This is my second to last post so let’s get right into it!


Dia Once: Madrid to Las Montañas

Today we toured Estadio Santiago Bernabéu before heading to the mountains. The stadium is in downtown Madrid and is where Real Madrid plays. As an American, I don’t see many stadiums dedicated to soccer only, so this was a very special experience for me and one of my favorite things I did on the trip. The stadium was open for self-guided tours that included a panoramic view from the top, a walk through three separate rooms filled with trophies, gear and history, photo opportunities with trophies and photo-shopped-in players (I have a picture with Sergio Ramos!), a walk through the locker rooms, and a walk onto the field to sit on the benches. It was truly an amazing to walk through a stadium that houses one of the best clubs in the world.
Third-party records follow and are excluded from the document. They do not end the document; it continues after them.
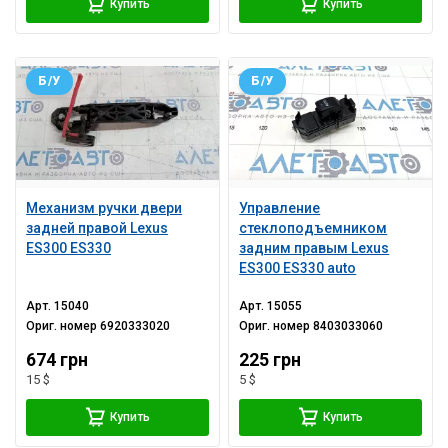
Купить
Купить
Б/У
Б/У
Механизм ручки двери
Управление
задней правой Lexus
стеклоподъемником
ES300 ES330
задним правым Lexus
ES300 ES330 auto
Арт.
15040
Арт.
15055
Ориг. номер
6920333020
Ориг. номер
8403033060
674 грн
225 грн
15 $
5 $
Купить
Купить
Down on the field at Estadio Santiago Bernabéu. June 25, 2016

After the tour Perla, Javier (Carmen’s padre), Javi and Coco picked me and Carmen up and we headed to their abuelo’s house in las montañas. The house was very big with a pool and a large yard. The temperature is on average 7 degrees Celsius lower in the mountains than the city (according to Perla) and this really made the house a nice escape from the heat. Their abuelo was harder to understand because of his strong accent, but he was very kind and sweet. For lunch we had a traditional flan and it was different from what I was expecting, but still very good! We swam in the pool, played cards and watched Portugal beat Croatia in the Euro Cup. For dinner we had gazpacho and A LOT of jamón (their abuelo owns a butcher/meat shop) and the cookies and Betty Crocker cake I brought for them. They loved it!


Playing cards again (Javi is very focused)! June 25, 2016

After dinner we were able to get a little wifi, and it was nice to lay down and reconnect for a little bit (Carmen and Javi didn’t have service either so we all crashed in one room to share our social media posts and what we missed out on for the half-day we didn’t have wifi). It was a nice vacation away from my vacation!

Dia Doce: Las Montañas to Madrid

Today we slept in and had churros for breakfast (they were awesome). We hung out all morning and I was able to shower, read, write, and listen to music before lunch. Lunch was one of the best meals I had while in Spain. Perla found out that paella was my favorite Spanish meal and decided to make it for me (I’m not kidding when I say she is a saint)! They let me eat almost all of the shrimp and kept feeding it to me, but of course I didn’t mind! It was sooooo good, better than the restaurant. After lunch we hung out more and packed to head back into the city for the fiesta we had with the entire Live N’ Learn group!


Me, Carmen’s abuelo, and Carmen with the paella Perla made. June 26, 2016

We showed up early and Eduardo met us at the bar, so we played cards again while we waited for everyone else to show up. Once everyone got there we had a great time! Everyone loved Javi and his dance moves (he even got me to dance) and Carmen was able to meet some of the Spanish girls she would be traveling with when she went to America later in the summer. It was so nice to see everyone again before our long trip home.

We had jamón sandwiches for dinner and just relaxed after the fiesta. We all were excited to meet Gary (Javi’s exchange student from Boston) the next day! Today was my last day of being the only American in the house!